I look at my challenges and what I am here to face, and I
can say full on that most of my observations come to me after some meditation
or after drinking a 6 pack of beer lol, but also they come to me in this acute
ability to observe ones own actions and be able to critique them later, most
people live oblivious to this concept and blindly go about afflicting harm on
others and have no ability to rethink things and think to themselves another
course of action.
Internet gambling is sketchy at best too, most online casinos
are licensed out of shady Caribbean islands or through the kahnawake mowhawk reserve
so good luck getting the $8500 they owe you lol anywayss it was just this that
made me think, I was logging into one of my recently favourite casinos called
red flush casino and made my deposit and then suddenly I noticed they
automatically doubled my deposit in some weird automatic bonus scheme, anyways
I played for a bit and won about $130 and went to withdraw and it said I needed
to play the bonus which only comes as the last bit of the $130, so essentially
you have to play to zero to cash out again, I talked to the customer service
who confirmed this for me, and she said “some of our players like this bonus” I
was like are you effin kidding me?
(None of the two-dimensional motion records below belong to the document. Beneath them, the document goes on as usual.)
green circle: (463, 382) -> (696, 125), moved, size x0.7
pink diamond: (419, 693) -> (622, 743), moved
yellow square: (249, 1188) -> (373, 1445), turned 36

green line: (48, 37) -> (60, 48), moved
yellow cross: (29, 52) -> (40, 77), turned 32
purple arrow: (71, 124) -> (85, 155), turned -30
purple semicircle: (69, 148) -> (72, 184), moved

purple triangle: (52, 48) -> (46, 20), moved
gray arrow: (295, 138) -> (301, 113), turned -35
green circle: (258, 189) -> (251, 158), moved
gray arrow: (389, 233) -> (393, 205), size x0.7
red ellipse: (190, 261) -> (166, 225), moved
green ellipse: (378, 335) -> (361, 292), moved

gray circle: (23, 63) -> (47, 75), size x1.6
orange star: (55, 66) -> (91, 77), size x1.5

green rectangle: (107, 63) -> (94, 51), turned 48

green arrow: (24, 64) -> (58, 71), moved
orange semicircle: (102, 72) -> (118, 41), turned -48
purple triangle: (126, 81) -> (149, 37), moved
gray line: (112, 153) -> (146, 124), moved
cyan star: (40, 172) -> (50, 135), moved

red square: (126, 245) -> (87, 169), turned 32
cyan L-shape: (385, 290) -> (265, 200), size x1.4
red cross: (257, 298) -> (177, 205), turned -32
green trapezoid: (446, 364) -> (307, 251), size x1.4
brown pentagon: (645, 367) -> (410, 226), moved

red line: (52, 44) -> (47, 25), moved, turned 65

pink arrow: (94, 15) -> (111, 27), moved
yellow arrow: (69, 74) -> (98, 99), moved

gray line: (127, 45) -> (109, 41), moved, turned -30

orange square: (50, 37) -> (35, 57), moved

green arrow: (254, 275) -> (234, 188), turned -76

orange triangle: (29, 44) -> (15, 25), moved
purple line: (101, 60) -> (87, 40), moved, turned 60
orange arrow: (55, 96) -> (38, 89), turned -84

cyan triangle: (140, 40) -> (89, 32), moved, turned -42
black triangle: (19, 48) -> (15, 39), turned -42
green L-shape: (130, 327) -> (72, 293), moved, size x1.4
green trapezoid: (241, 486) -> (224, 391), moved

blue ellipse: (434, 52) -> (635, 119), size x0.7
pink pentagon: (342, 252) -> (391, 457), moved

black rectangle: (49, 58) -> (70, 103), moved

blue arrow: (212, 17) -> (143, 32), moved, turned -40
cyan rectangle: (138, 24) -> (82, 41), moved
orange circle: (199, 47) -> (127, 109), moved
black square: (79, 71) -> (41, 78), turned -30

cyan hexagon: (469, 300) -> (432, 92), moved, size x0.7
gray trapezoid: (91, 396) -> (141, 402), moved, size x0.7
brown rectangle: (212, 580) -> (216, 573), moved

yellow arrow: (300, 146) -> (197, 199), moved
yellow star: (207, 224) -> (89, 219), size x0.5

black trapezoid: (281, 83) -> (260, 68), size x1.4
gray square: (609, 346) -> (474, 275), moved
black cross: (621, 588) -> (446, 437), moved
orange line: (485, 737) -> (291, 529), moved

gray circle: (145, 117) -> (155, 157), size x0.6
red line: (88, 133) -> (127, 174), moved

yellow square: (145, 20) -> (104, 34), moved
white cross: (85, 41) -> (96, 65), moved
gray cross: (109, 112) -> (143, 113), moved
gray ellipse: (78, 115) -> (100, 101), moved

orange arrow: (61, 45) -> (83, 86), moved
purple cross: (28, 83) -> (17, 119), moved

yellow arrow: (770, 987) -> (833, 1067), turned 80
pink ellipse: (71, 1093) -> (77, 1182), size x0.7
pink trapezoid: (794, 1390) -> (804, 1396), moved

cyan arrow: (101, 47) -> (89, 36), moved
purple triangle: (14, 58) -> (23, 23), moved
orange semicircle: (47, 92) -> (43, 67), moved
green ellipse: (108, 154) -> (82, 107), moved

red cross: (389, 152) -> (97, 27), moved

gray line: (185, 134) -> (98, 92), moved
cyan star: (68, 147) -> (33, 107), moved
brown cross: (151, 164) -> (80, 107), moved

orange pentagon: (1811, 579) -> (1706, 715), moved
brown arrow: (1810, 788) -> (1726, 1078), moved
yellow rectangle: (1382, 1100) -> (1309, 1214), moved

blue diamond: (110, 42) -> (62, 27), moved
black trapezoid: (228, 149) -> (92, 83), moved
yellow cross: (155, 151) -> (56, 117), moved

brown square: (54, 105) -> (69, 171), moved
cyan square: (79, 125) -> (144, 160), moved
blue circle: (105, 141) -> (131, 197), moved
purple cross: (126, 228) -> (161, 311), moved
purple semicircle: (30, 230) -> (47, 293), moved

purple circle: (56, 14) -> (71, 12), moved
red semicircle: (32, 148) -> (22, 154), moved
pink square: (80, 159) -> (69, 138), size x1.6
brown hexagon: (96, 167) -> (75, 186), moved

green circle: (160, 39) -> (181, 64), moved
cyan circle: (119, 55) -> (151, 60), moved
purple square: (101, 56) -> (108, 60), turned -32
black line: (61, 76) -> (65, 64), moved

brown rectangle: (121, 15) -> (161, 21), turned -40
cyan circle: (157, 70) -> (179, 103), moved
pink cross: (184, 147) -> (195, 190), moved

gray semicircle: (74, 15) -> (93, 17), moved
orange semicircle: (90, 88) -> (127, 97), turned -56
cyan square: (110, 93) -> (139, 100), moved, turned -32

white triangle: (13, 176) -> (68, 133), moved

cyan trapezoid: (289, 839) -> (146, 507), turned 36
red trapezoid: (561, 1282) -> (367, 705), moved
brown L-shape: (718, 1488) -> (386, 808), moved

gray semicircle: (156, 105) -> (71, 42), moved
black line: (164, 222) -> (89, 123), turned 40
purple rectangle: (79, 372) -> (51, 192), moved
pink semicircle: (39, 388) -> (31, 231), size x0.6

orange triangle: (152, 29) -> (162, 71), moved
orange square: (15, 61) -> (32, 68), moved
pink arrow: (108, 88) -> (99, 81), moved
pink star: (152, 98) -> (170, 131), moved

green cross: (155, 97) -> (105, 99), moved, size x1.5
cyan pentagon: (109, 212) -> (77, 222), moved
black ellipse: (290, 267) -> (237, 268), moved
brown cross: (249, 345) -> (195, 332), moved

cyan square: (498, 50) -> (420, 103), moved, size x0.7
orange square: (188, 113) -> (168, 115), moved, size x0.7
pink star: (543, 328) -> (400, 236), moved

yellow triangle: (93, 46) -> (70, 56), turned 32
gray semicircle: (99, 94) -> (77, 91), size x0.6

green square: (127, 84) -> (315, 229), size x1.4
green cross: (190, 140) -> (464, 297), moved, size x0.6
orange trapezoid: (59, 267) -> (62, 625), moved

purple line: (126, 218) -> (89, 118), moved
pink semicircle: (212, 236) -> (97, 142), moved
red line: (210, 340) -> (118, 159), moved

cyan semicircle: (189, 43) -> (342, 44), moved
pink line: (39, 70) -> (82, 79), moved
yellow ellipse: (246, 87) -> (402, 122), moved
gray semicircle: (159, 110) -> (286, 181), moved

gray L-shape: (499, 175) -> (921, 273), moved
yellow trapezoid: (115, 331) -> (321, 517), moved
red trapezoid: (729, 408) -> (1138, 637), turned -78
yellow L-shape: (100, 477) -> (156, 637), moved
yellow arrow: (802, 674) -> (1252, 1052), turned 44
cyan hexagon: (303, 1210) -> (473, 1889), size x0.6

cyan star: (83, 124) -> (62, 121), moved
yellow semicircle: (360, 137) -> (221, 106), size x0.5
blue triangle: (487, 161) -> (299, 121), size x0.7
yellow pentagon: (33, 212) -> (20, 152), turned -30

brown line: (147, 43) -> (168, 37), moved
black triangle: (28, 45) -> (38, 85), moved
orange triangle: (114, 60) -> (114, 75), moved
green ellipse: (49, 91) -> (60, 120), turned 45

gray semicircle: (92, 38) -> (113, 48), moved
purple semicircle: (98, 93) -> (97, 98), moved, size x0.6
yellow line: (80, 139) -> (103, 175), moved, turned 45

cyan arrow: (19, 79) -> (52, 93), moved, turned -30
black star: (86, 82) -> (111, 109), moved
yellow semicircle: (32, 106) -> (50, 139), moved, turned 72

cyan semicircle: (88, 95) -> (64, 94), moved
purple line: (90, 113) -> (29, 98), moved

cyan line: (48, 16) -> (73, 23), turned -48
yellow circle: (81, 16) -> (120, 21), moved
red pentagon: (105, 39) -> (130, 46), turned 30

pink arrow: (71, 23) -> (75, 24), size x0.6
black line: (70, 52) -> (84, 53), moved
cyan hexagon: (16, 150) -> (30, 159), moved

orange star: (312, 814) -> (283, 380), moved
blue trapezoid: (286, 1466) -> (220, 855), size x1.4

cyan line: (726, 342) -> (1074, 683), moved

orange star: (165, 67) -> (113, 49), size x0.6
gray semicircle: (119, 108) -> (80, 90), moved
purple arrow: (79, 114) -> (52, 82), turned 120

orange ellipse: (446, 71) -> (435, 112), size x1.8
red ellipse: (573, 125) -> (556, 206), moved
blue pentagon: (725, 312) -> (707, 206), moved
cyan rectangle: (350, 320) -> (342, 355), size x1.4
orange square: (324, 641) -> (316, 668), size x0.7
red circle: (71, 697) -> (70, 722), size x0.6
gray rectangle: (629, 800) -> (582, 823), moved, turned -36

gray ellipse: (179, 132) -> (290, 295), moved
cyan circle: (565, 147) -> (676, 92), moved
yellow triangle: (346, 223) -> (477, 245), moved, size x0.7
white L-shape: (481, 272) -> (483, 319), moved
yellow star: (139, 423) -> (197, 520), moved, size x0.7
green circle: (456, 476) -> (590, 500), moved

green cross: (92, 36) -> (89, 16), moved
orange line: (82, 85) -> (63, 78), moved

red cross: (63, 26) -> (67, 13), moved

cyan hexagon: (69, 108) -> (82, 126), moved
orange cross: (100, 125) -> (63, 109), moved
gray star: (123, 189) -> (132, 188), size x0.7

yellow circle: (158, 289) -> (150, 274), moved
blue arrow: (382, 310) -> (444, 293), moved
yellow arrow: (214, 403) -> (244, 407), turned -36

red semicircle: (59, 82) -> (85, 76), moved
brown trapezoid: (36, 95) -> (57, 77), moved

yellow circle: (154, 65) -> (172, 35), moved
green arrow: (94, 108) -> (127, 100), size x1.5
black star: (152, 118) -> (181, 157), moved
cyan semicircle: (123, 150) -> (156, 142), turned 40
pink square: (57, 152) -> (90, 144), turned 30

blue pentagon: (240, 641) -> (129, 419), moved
Who on earth would ‘like’ this scheme. So I
told her she lost a loyal player.
Anyways one group of casinos was left the jetbingo,bingoliner,
bingocafe, setups. And I observed the amount I put in and found that I end up
spending more if I do a withdrawl thinking I will win, anyways the whole thing
just stressed me out and I decided with the help of the gods to end this part
of me.
I will resume moderate lottery ticket buying with my local
government casino which does online gambling but I will set limits for myself,
there is a much more easier process going through a legit and regulated
scenario rather than something setup in the Netherlands Antilles lol There are
people that never question their habits or vices, and it kills them!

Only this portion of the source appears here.